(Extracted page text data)
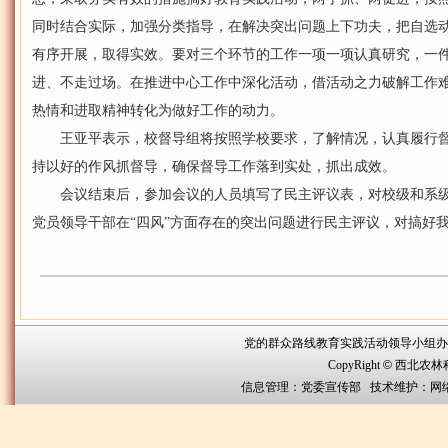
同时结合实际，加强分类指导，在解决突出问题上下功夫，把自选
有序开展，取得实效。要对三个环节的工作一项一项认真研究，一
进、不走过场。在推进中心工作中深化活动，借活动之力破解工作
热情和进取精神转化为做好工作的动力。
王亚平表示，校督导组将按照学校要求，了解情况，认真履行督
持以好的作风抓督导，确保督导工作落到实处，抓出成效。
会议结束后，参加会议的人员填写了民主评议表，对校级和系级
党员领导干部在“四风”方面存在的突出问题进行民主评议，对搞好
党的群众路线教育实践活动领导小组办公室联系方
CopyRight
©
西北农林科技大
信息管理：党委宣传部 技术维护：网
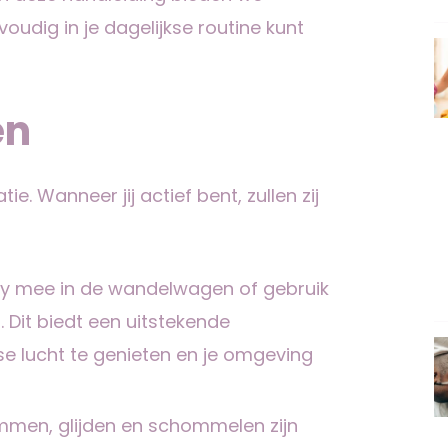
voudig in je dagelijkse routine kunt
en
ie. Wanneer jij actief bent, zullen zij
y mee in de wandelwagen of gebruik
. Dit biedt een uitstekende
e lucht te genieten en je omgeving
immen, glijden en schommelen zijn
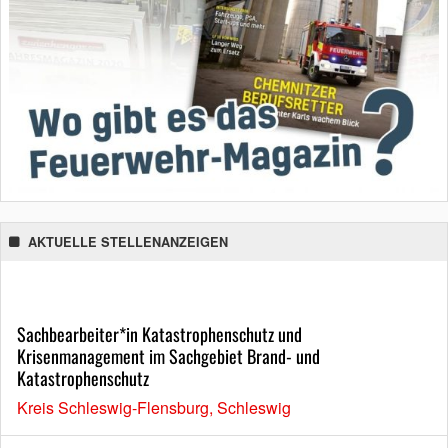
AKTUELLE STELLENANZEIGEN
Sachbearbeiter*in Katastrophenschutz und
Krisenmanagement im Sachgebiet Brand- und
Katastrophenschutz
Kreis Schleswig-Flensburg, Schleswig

==

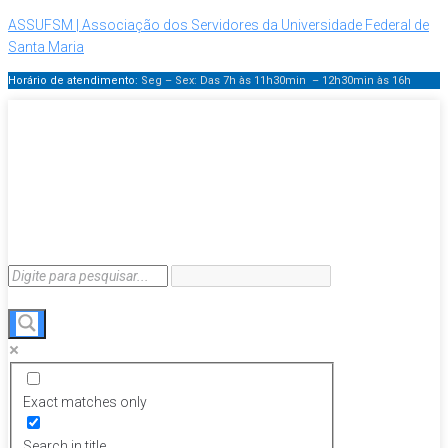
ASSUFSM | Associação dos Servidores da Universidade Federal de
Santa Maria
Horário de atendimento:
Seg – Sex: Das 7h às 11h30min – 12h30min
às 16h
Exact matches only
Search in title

- **Your objective**
In the records above, find each line with the word "Katastrophenschutz" and copy it out.

- **Solution to this task**
Sachbearbeiter*in Katastrophenschutz und
Katastrophenschutz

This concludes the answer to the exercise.